Neurological Disorders Q 108

A male client with a spinal cord injury is prone to experiencing autonomic dysreflexia. The nurse would avoid which of the following measures to minimize the risk of recurrence?
     A. Strict adherence to a bowel retraining program.
     B. Keeping the linen wrinkle-free under the client.
     C. Preventing unnecessary pressure on the lower limbs.
     D. Limiting bladder catheterization to once every 12 hours.
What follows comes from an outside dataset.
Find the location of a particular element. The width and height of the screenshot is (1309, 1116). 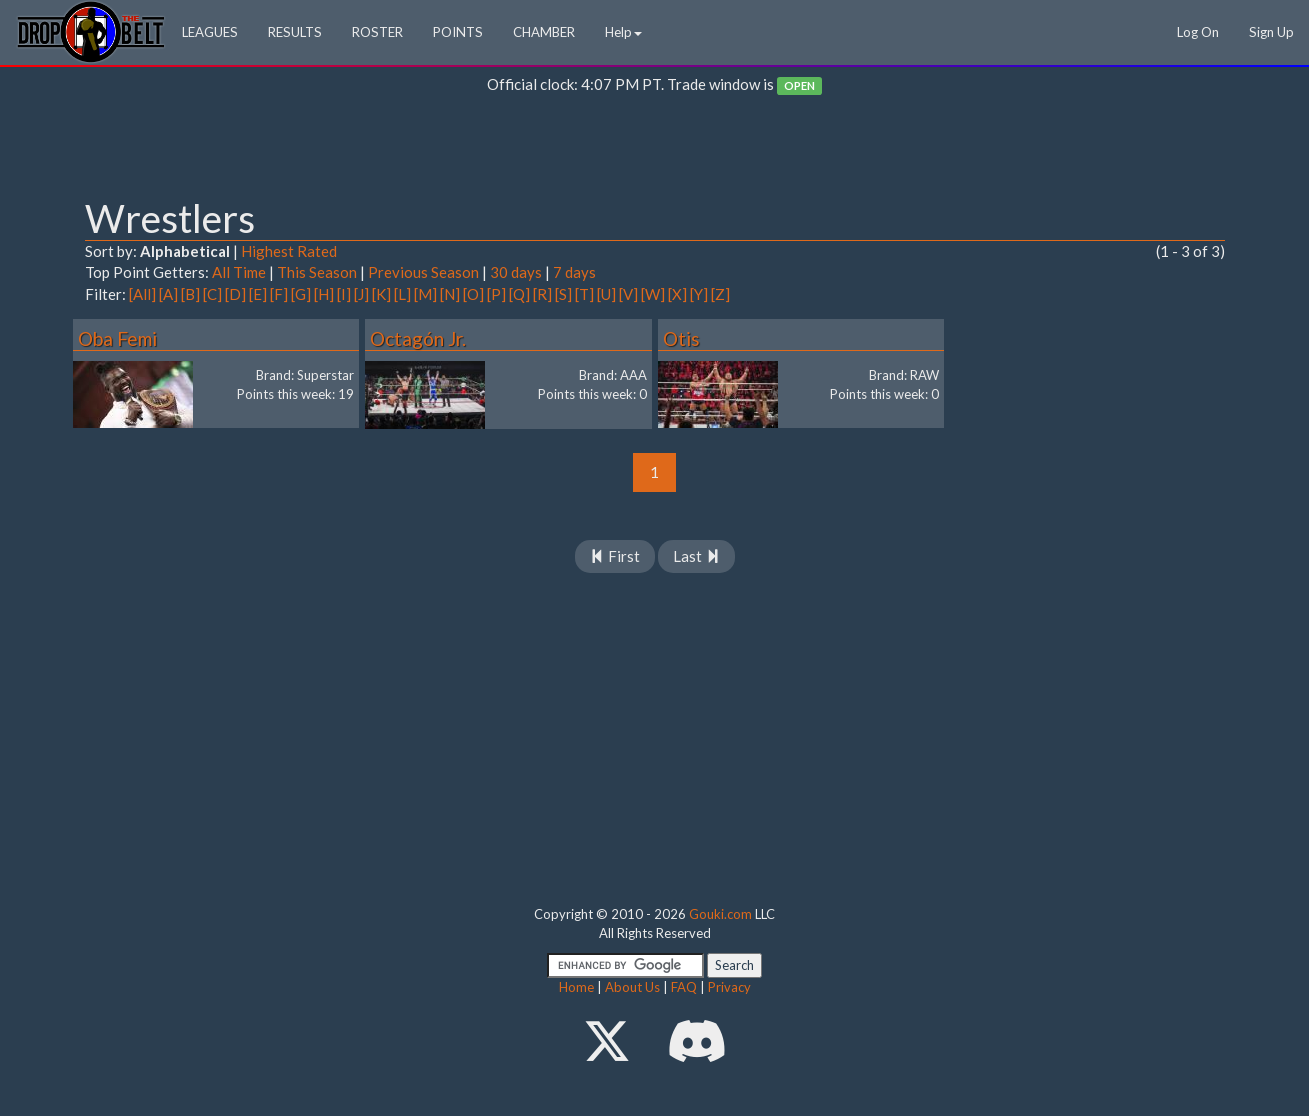

Octagón Jr. is located at coordinates (418, 338).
Correct Answer: D. Limiting bladder catheterization to once every 12 hours

The most frequent cause of autonomic dysreflexia is a distended bladder. Straight catheterization should be done every four (4) to six (6) hours, and foley catheters should be checked frequently to prevent kinks in the tubing. Other causes include stimulation of the skin from tactile, thermal, or painful stimuli. The nurse administers care to minimize risk in these areas.
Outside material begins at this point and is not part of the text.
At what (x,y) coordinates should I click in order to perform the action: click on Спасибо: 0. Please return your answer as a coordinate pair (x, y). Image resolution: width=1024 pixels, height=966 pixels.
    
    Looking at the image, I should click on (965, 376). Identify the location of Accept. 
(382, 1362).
Option A: Constipation and fecal impaction are other causes, so maintaining bowel regularity is important. Establish a regular daily bowel program (digital stimulation, prune juice, warm beverage, and use of stool softeners and suppositories at set intervals. Determine usual time and routine of postinjury evacuations.
Option B: Massage and lubricate skin with bland lotion or oil. Protect pressure points by use of heel or elbow pads, lamb’s wool, foam padding, egg-crate mattress. Use skin hardening agents (tincture of benzoin, karaya, Sween cream). Enhances circulation and protects skin surfaces, reducing risk of ulceration. Tetraplegic and paraplegic patients require lifelong protection from decubitus formation, which can cause extensive tissue necrosis and sepsis. Keep bed clothes dry and free of wrinkles, crumbs. Reduces or prevents skin irritation.
Option C: Elevate lower extremities at intervals when in chair, or raise foot of bed when permitted in individual situations. Assess for edema of feet and ankles. Loss of vascular tone and “muscle action” results in pooling of blood and venous stasis in the lower abdomen and lower extremities, with increased risk of hypotension and thrombus formation.